-
Notifications
You must be signed in to change notification settings - Fork 3.9k
Description
Description
When training VQBeT with DistributedDataParallel (DDP) (e.g. multi-GPU), training crashes right after the VQ discretization phase starts (around step 1000), with:
RuntimeError: No backend type associated with device type cpu
The crash occurs during DistributedDataParallel._sync_buffers(), when NCCL tries to synchronize buffers across ranks.
Environment
- LeRobot: main (or v0.5.0)
- Training:
lerobot-train --policy=vqbet ...with more than one GPU (DDP) - Python: 3.10
- PyTorch: with CUDA and NCCL
Steps to reproduce
- Train VQBeT with 2+ GPUs so that DDP is used.
- Let training run until the VQ phase finishes (you see "Finished discretizing action data!" in the logs).
- On the next
policy.forward(batch)call, the process crashes.
Observed traceback
[rank0]: File ".../lerobot/scripts/lerobot_train.py", line 403, in train
[rank0]: train_tracker, output_dict = update_policy(...)
[rank0]: File ".../lerobot/scripts/lerobot_train.py", line 115, in update_policy
[rank0]: loss, output_dict = policy.forward(batch)
[rank0]: File ".../torch/nn/parallel/distributed.py", line 1662, in forward
[rank0]: inputs, kwargs = self._pre_forward(*inputs, **kwargs)
[rank0]: File ".../torch/nn/parallel/distributed.py", line 1558, in _pre_forward
[rank0]: self._sync_buffers()
[rank0]: File ".../torch/nn/parallel/distributed.py", line 2195, in _sync_buffers
[rank0]: self._sync_module_buffers(authoritative_rank)
...
[rank0]: RuntimeError: No backend type associated with device type cpu
Root cause
In src/lerobot/policies/vqbet/modeling_vqbet.py, two buffers are registered with register_buffer() (so they live on the model device, e.g. GPU):
self.vqvae_model.discretized(around line 775:register_buffer("discretized", torch.tensor(False)))self.vqvae_model.vq_layer.freeze_codebook(invqbet_utils.py:register_buffer("freeze_codebook", torch.tensor(False)))
When the discretization phase finishes (around lines 470–471), the code overwrites these buffers with new tensors:
self.vqvae_model.discretized = torch.tensor(True)
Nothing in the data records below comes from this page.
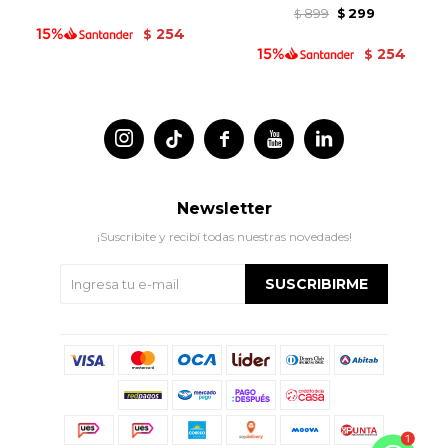
899
299
$
$
254
$
254
$




Newsletter
¡Suscribite y recibí todas nuestras novedades!
SUSCRIBIRME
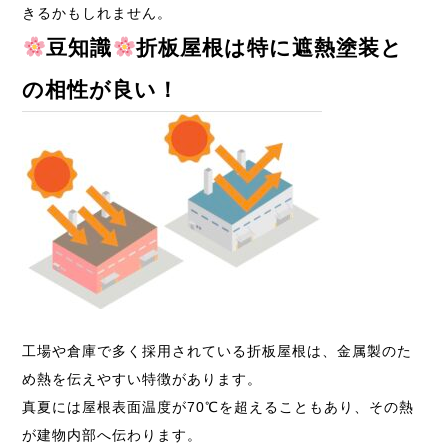
きるかもしれません。
豆知識
折板屋根は特に遮熱塗装と
の相性が良い！
工場や倉庫で多く採用されている折板屋根は、金属製のた
め熱を伝えやすい特徴があります。
真夏には屋根表面温度が70℃を超えることもあり、その熱
が建物内部へ伝わります。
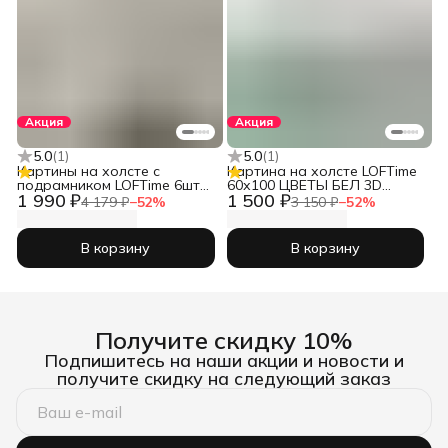
Акция
Акция
5.0
(
1
)
5.0
(
1
)
Картины на холсте с
Картина на холсте LOFTime
подрамником LOFTime 6шт
60х100 ЦВЕТЫ БЕЛ 3D
1 990 ₽
1 500 ₽
БЕРЕГ В КОРИЧНЕВЫХ
КБ-671-60100
4 179 ₽
−
52
%
3 150 ₽
−
52
%
ТОНАХ К-286-3040
В корзину
В корзину
Получите скидку 10%
Подпишитесь на наши акции и новости и
получите скидку на следующий заказ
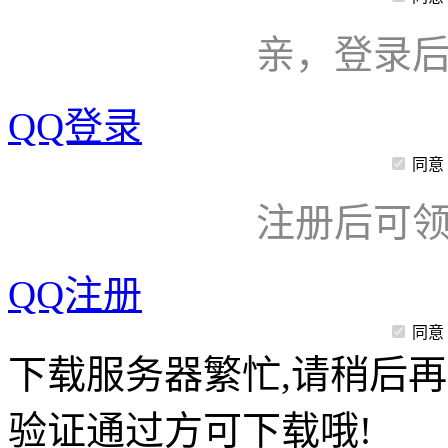
亲，登录
QQ登录
同意
注册后可领
QQ注册
同意
下载服务器繁忙,请稍后再
验证通过方可下载哦!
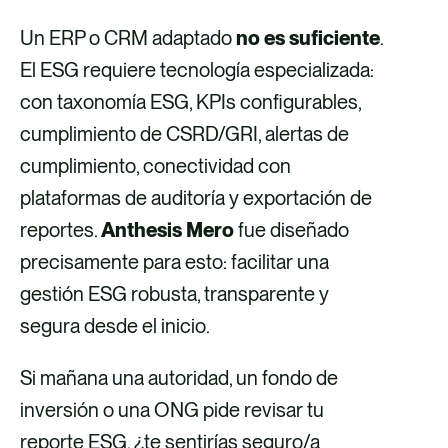
Un ERP o CRM adaptado
no es suficiente
.
El ESG requiere tecnología especializada:
con taxonomía ESG, KPIs configurables,
cumplimiento de CSRD/GRI, alertas de
cumplimiento, conectividad con
plataformas de auditoría y exportación de
reportes.
Anthesis Mero
fue diseñado
precisamente para esto: facilitar una
gestión ESG robusta, transparente y
segura desde el inicio.
Si mañana una autoridad, un fondo de
inversión o una ONG pide revisar tu
reporte ESG, ¿te sentirías seguro/a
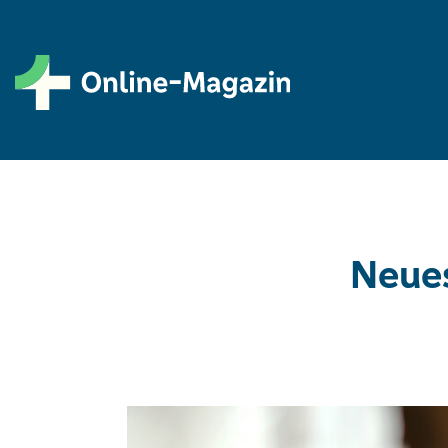
Neues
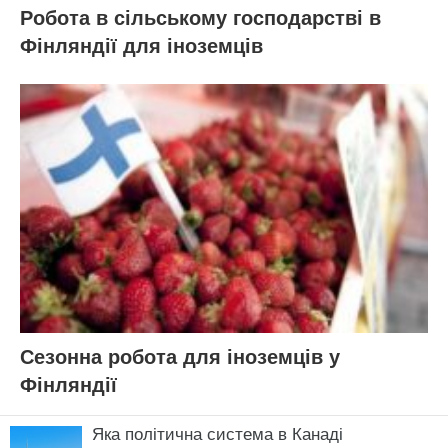
Робота в сільському господарстві в
Фінляндії для іноземців
Сезонна робота для іноземців у
Фінляндії
Яка політична система в Канаді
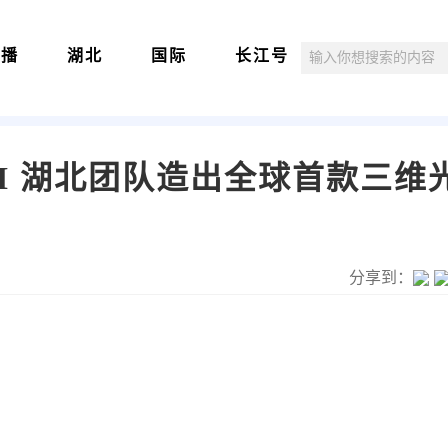
直播
湖北
国际
长江号
AI 湖北团队造出全球首款三维
分享到：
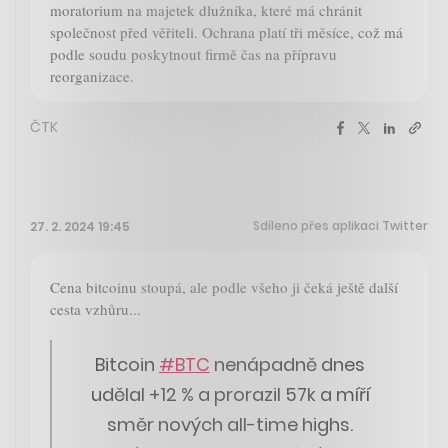
moratorium na majetek dlužníka, které má chránit
společnost před věřiteli. Ochrana platí tři měsíce, což má
podle soudu poskytnout firmě čas na přípravu
reorganizace.
ČTK
Sdíleno přes aplikaci Twitter
27. 2. 2024 19:45
Cena bitcoinu stoupá, ale podle všeho ji čeká ještě další
cesta vzhůru...
Bitcoin
#BTC
nenápadně dnes
udělal +12 % a prorazil 57k a míří
směr nových all-time highs.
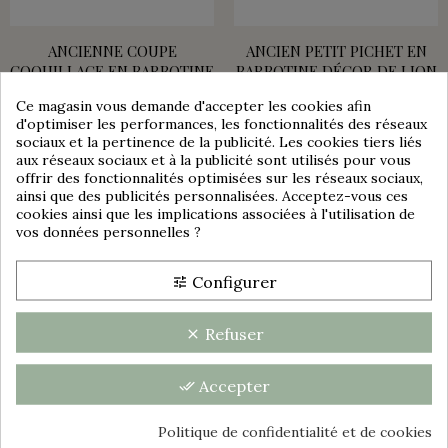
ANCIENNE COUPE
ANCIEN PETIT PICHET EN
COQUILLAGE EN BARBOTINE
BARBOTINE DÉCOR DE LION
CHOISY LE ROI CIRCA 1890
40,00 €
Ce magasin vous demande d'accepter les cookies afin
Consentement aux cookies
170,00 €
d'optimiser les performances, les fonctionnalités des réseaux
sociaux et la pertinence de la publicité. Les cookies tiers liés
aux réseaux sociaux et à la publicité sont utilisés pour vous
offrir des fonctionnalités optimisées sur les réseaux sociaux,
ainsi que des publicités personnalisées. Acceptez-vous ces
cookies ainsi que les implications associées à l'utilisation de
vos données personnelles ?
group_work
Configurer
tune
Refuser
clear
Accepter
done_all
VENDU
Politique de confidentialité et de cookies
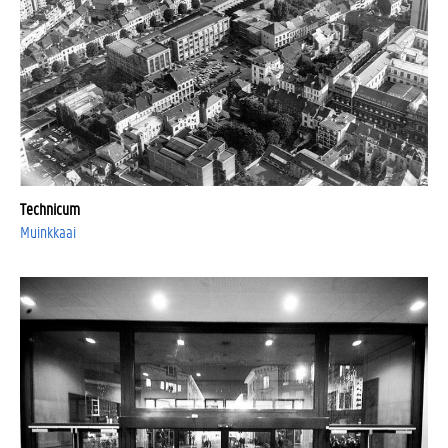
Technicum
Muinkkaai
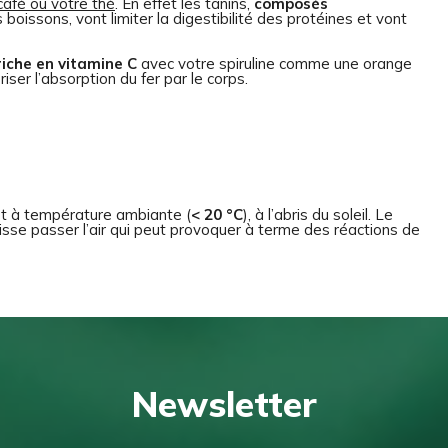
afé ou votre thé
. En effet les tanins,
composés
oissons, vont limiter la digestibilité des protéines et vont
riche en vitamine C
avec votre spiruline comme une orange
iser l’absorption du fer par le corps.
t à température ambiante (
< 20 °C
), à l’abris du soleil. Le
aisse passer l’air qui peut provoquer à terme des réactions de
Newsletter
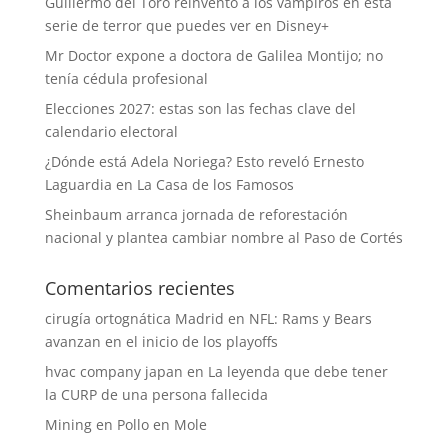
Guillermo del Toro reinventó a los vampiros en esta
serie de terror que puedes ver en Disney+
Mr Doctor expone a doctora de Galilea Montijo; no
tenía cédula profesional
Elecciones 2027: estas son las fechas clave del
calendario electoral
¿Dónde está Adela Noriega? Esto reveló Ernesto
Laguardia en La Casa de los Famosos
Sheinbaum arranca jornada de reforestación
nacional y plantea cambiar nombre al Paso de Cortés
Comentarios recientes
cirugía ortognática Madrid
en
NFL: Rams y Bears
avanzan en el inicio de los playoffs
hvac company japan
en
La leyenda que debe tener
la CURP de una persona fallecida
Mining
en
Pollo en Mole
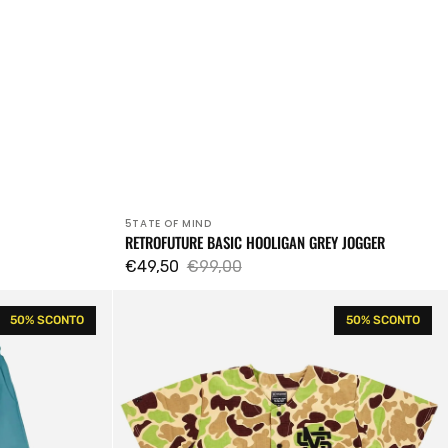
5TATE OF MIND
Venditore:
RETROFUTURE BASIC HOOLIGAN GREY JOGGER
€49,50
€99,00
Prezzo
Prezzo
Ripstop
di
regolare
50% SCONTO
50% SCONTO
Baseball
vendita
Shirt
Camouflage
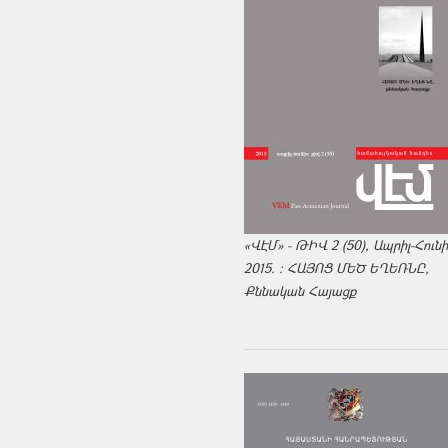
«ՎԷՄ» - ԹԻՎ 2 (50), Ապրիլ-Հուն
2015. : ՀԱՅՈՑ ՄԵԾ ԵՂԵՌՆԸ,
Քննական Հայացք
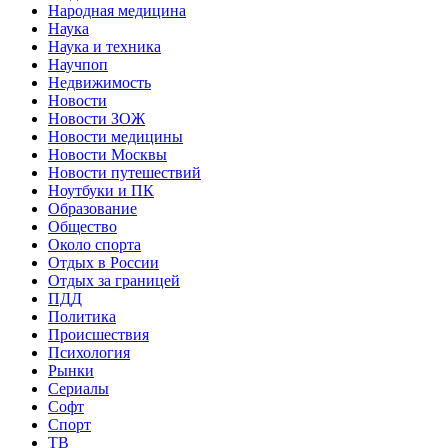
Народная медицина
Наука
Наука и техника
Научпоп
Недвижимость
Новости
Новости ЗОЖ
Новости медицины
Новости Москвы
Новости путешествий
Ноутбуки и ПК
Образование
Общество
Около спорта
Отдых в России
Отдых за границей
ПДД
Политика
Происшествия
Психология
Рынки
Сериалы
Софт
Спорт
ТВ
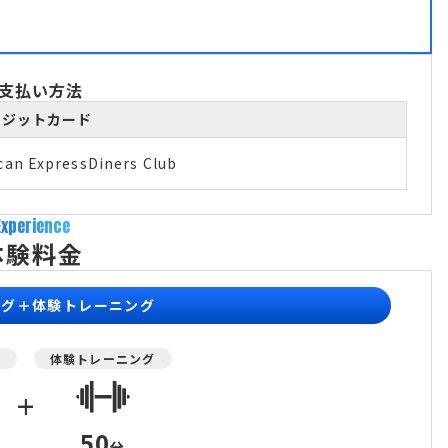
支払い方法
レジットカード
can Express
Diners Club
Experience
体験料金
ング＋体験トレーニング
グ
体験トレーニング
+
50
分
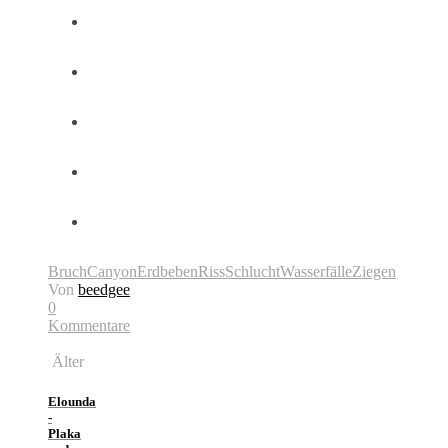
Bruch
Canyon
Erdbeben
Riss
Schlucht
Wasserfälle
Ziegen
Von
beedgee
0
Kommentare
Älter
Elounda
-
Plaka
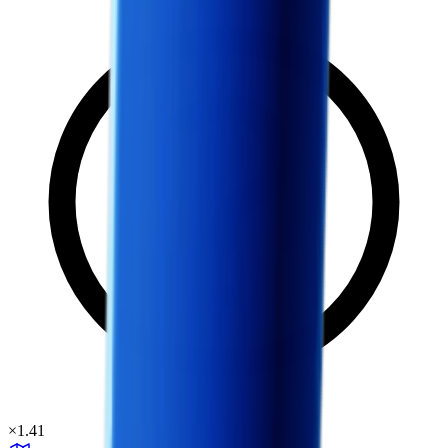
×
1.41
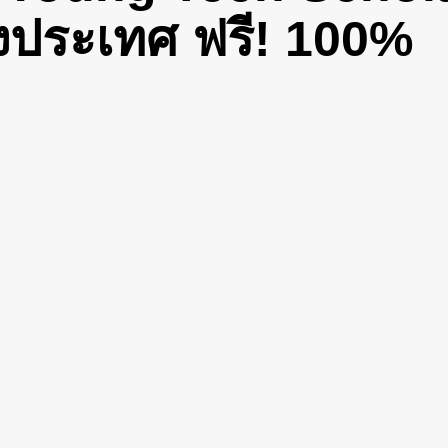
่างประเทศ ฟรี! 100%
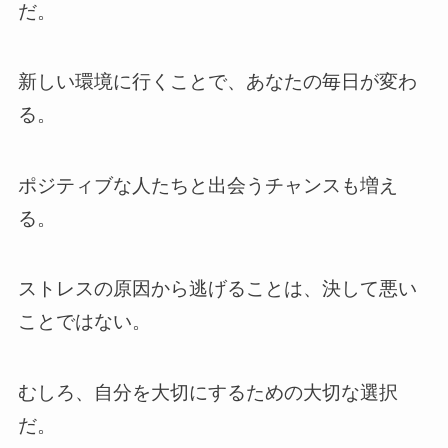
だ。
新しい環境に行くことで、あなたの毎日が変わ
る。
ポジティブな人たちと出会うチャンスも増え
る。
ストレスの原因から逃げることは、決して悪い
ことではない。
むしろ、自分を大切にするための大切な選択
だ。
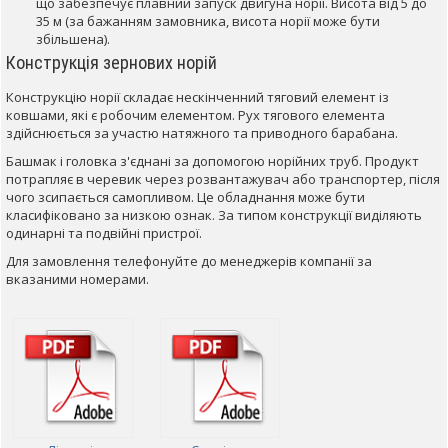
що забезпечує плавний запуск двигуна норії. Висота від 5 до
35 м (за бажанням замовника, висота норії може бути
збільшена).
Конструкція зернових норій
Конструкцію норії складає нескінченний тяговий елемент із
ковшами, які є робочим елементом. Рух тягового елемента
здійснюється за участю натяжного та приводного барабана.
Башмак і головка з'єднані за допомогою норійних труб. Продукт
потрапляє в черевик через розвантажувач або транспортер, після
чого зсипається самопливом. Це обладнання може бути
класифіковано за низкою ознак. За типом конструкції виділяють
одинарні та подвійні пристрої.
Для замовлення телефонуйте до менеджерів компанії за
вказаними номерами.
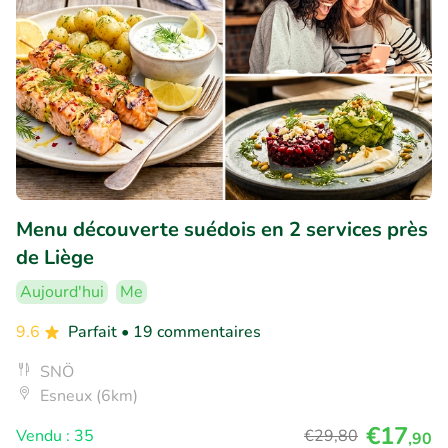
Menu découverte suédois en 2 services près
de Liège
Aujourd'hui
Me
9.6
Parfait
• 19 commentaires
SNÖ
Esneux (6km)
€17
Vendu : 35
€29
,80
,90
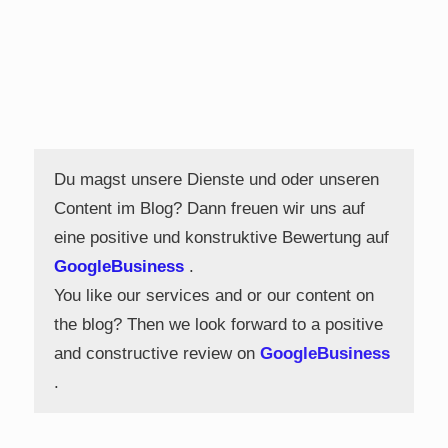
Du magst unsere Dienste und oder unseren
Content im Blog? Dann freuen wir uns auf
eine positive und konstruktive Bewertung auf
GoogleBusiness
.
You like our services and or our content on
the blog? Then we look forward to a positive
and constructive review on
GoogleBusiness
.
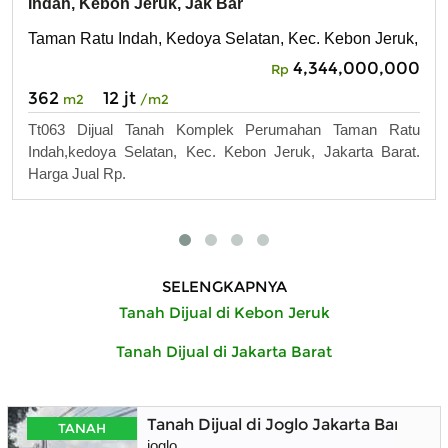
Indah, Kebon Jeruk, Jak Bar
Taman Ratu Indah, Kedoya Selatan, Kec. Kebon Jeruk, Jaka
4,344,000,000
Rp
362
12 jt
m2
/m2
Tt063 Dijual Tanah Komplek Perumahan Taman Ratu
Indah,kedoya Selatan, Kec. Kebon Jeruk, Jakarta Barat.
Harga Jual Rp.
SELENGKAPNYA
Tanah Dijual di Kebon Jeruk
Tanah Dijual di Jakarta Barat
Tanah Dijual di Joglo Jakarta Barat, 
TANAH
joglo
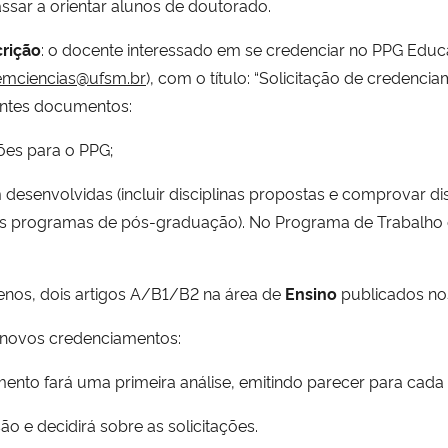
sar a orientar alunos de doutorado.
crição
: o docente interessado em se credenciar no PPG Ed
mciencias@ufsm.br
), com o título: “Solicitação de credenc
intes documentos:
ções para o PPG;
esenvolvidas (incluir disciplinas propostas e comprovar dis
os programas de pós-graduação). No Programa de Trabalho
menos, dois artigos A/B1/B2 na área de
Ensino
publicados nos
e novos credenciamentos:
to fará uma primeira análise, emitindo parecer para cada 
o e decidirá sobre as solicitações.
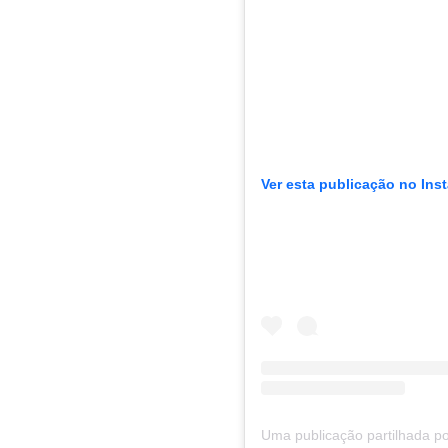
Ver esta publicação no Ins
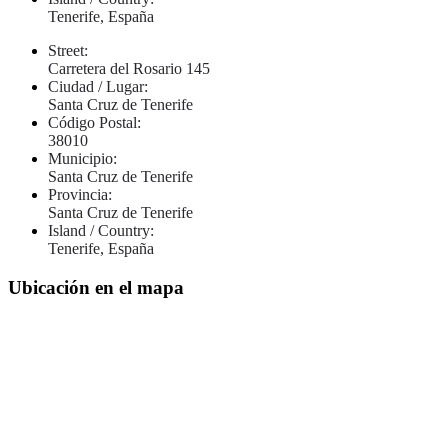
Tenerife, España
Street:
Carretera del Rosario 145
Ciudad / Lugar:
Santa Cruz de Tenerife
Código Postal:
38010
Municipio:
Santa Cruz de Tenerife
Provincia:
Santa Cruz de Tenerife
Island / Country:
Tenerife, España
Ubicación en el mapa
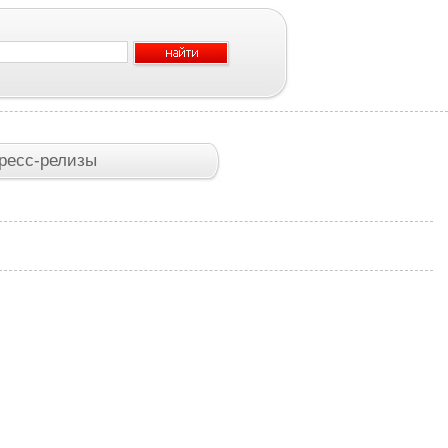
ресс-релизы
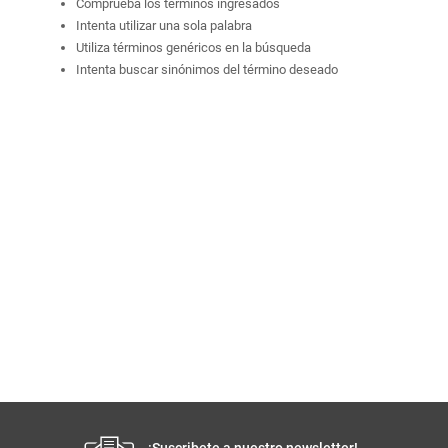
Comprueba los términos ingresados
Intenta utilizar una sola palabra
Utiliza términos genéricos en la búsqueda
Intenta buscar sinónimos del término deseado
¡Suscribete a nuestro newsletter!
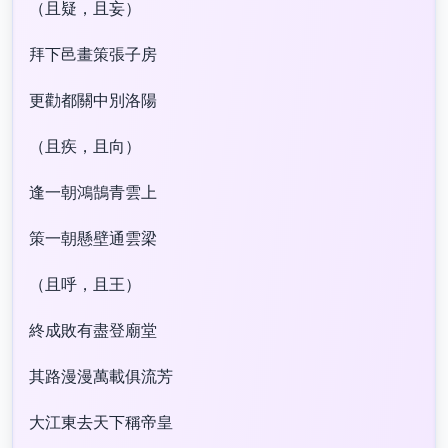
（且疑，且妄）
拜下邑畫策張子房
更勸都關中別洛陽
（且疾，且向）
逢一朝鴻鵠青雲上
策一朝懸壁通雲梁
（且呼，且王）
終成敗有盡登廟堂
其路漫漫萬載俱流芳
大江東去天下稱帝皇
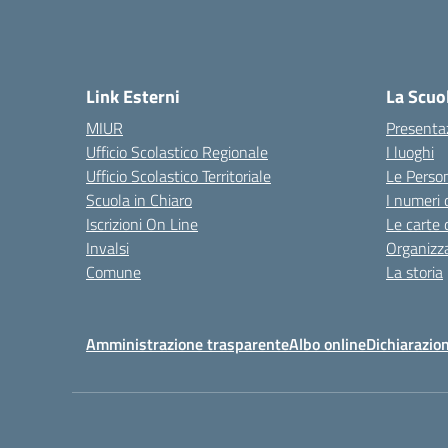
Link Esterni
La Scuo
MIUR
Presenta
Ufficio Scolastico Regionale
I luoghi
Ufficio Scolastico Territoriale
Le Perso
Scuola in Chiaro
I numeri 
Iscrizioni On Line
Le carte 
Invalsi
Organizz
Comune
La storia
Amministrazione trasparente
Albo online
Dichiarazion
self.vqvae_model.vq_layer.freeze_codebook = torch.tensor(True)torch.tensor(True) is created on CPU by default. So the registered buffers are replaced by CPU tensors. On the next forward pass, DDP’s _sync_buffers() tries to broadcast these buffers with NCCL, which only supports GPU tensors, hence: No backend type associated with device type cpu.
Suggested fix
Do not replace the buffers; update them in-place so device and registration are preserved:
self.vqvae_model.discretized.fill_(True)
self.vqvae_model.vq_layer.freeze_codebook.fill_(True)I can open a PR with this change if maintainers are okay with this approach.